La presa in giro del taglio delle province

di Fausto Carioti

Basta che adesso non riattacchino con la litania dei soldi che non si trovano, con l’impegno solenne a ridurre i costi della politica, col fatto che governo e maggioranza hanno le mani legate dai poteri più o meno forti. Perché la storia del taglio delle province, finita ieri come era prevedibile, e cioè in barzelletta, insegna proprio il contrario. I soldi si possono trovare: almeno 11 miliardi l’anno. L’abbattimento dei costi della politica, con cui tutti si riempiono la bocca, è uno slogan elettorale che nessuno intende onorare. E stavolta i poteri non elettivi che frenano l’azione dell’esecutivo e del Parlamento non c’entrano nulla: se non sarà soppressa nemmeno una provincia le ragioni sono tutte interne al sistema dei partiti e degli eletti. Colpa della classe politica, insomma, ma soprattutto della maggioranza e del governo, che questo impegno con gli elettori l’avevano preso.

Da Montecitorio hanno fatto sapere che il presidente della commissione Affari costituzionali, Donato Bruno, del PdL, aveva presentato un emendamento per sopprimere l’articolo 14 della Carta delle autonomie, al voto in questi giorni. Cioè l’articolo che stabiliva di ridurre, anche se di poco, il numero delle province. Per abolirlo si sono espressi i deputati del PdL, della Lega e del Pd. Quelli dell’Api, la nuova “cosa” di Francesco Rutelli, si sono astenuti, mentre l’Udc ha votato contro. La spiegazione del sottosegretario Aldo Brancher non fa una grinza: «Il relatore si è reso conto che si sarebbe ridotto un numero molto ristretto di province. Di fatto, non aveva un forte significato mantenere questa norma».

In altre parole, prima si è svuotato il provvedimento, rendendolo applicabile a sole quattro province. Quindi, invece di renderlo più robusto, come sarebbe stato normale, si è preferito ammazzarlo. E pazienza se qualcuno aveva creduto a quanto scritto nel programma del PdL: «Ridurremo la spesa pubblica nella sua parte eccessiva. A partire dal costo della politica e dell’apparato burocratico (ad esempio delle province inutili)».

Che il vento soffiasse in questa direzione lo si era capito da un pezzo. Cioè da quando la Lega aveva messo il veto sul taglio delle province, con la motivazione - nient’affatto segreta - che molte di queste sono governate dal Carroccio. Sulla spinta di Libero e di parte dell’opinione pubblica, e vista la disperata necessità di rimediare soldi, si era deciso comunque di fare qualcosa.
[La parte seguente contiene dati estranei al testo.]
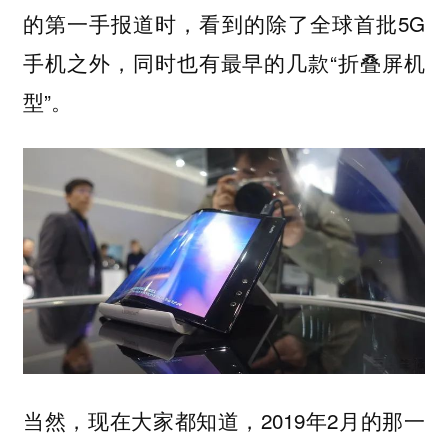
的第一手报道时，看到的除了全球首批5G
手机之外，同时也有最早的几款“折叠屏机
型”。
当然，现在大家都知道，2019年2月的那一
Così, nella manovra correttiva, era spuntata la soppressione delle province «la cui popolazione residente risulti inferiore a 220mila abitanti», a patto che non confinino con altri Stati e siano in regioni a statuto ordinario. In pratica sarebbero state tagliate dieci province: Biella, Vercelli, Massa Carrara, Fermo, Ascoli Piceno, Rieti, Isernia, Matera, Crotone e Vibo Valentia. Poche, rispetto al totale di 110. Ma comunque sufficienti a dare il segnale dell’inversione di tendenza.
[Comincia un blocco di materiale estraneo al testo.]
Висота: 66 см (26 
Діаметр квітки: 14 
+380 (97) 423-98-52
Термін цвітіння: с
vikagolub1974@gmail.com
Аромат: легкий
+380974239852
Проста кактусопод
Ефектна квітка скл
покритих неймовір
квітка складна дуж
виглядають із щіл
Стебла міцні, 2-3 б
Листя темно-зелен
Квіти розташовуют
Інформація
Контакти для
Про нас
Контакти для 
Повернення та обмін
Le province condannate, ovviamente, mobilitavano i propri amici in Parlamento. Così il provvedimento scompariva dal testo della manovra (un decreto) ed entrava dopo qualche giorno nella Carta delle autonomie (disegno di legge, assai più aggredibile). Il nuovo taglio era riservato alle sole province con meno di 200mila abitanti. Ma anche in questo caso il numero dei caduti era superiore a quello che la politica italiana è in grado di sopportare. Un emendamento del PdL interveniva allora per salvare dalla mannaia le province che hanno almeno 150mila abitanti, se il loro territorio è «montano almeno per il 50 per cento». Terminati gli improbabili calcoli sulla montuosità delle province italiane, sulla lista nera ne restavano appena quattro: Vercelli, Isernia, Fermo e Vibo Valentia.

Ora, che senso ha tagliare solo quattro province, creando un grande sconquasso tra gli elettori e i politici locali, ottenendo per di più risparmi modesti? Per non parlare della comprensibile rabbia delle vittime: perché tutti gli altri sono stati salvati e noi no? Appunto. Così, ieri si è posto fine all’equivoco: non se ne taglia nessuna, abbiamo scherzato. Buono a sapersi. Per la cronaca: le province italiane costano, a seconda dei calcoli, tra i 14 e i 20 miliardi l’anno, e abolirle senza licenziarne i dipendenti, ricollocandoli cioè nel resto della pubblica amministrazione, garantirebbe un risparmio annuale di 11 miliardi.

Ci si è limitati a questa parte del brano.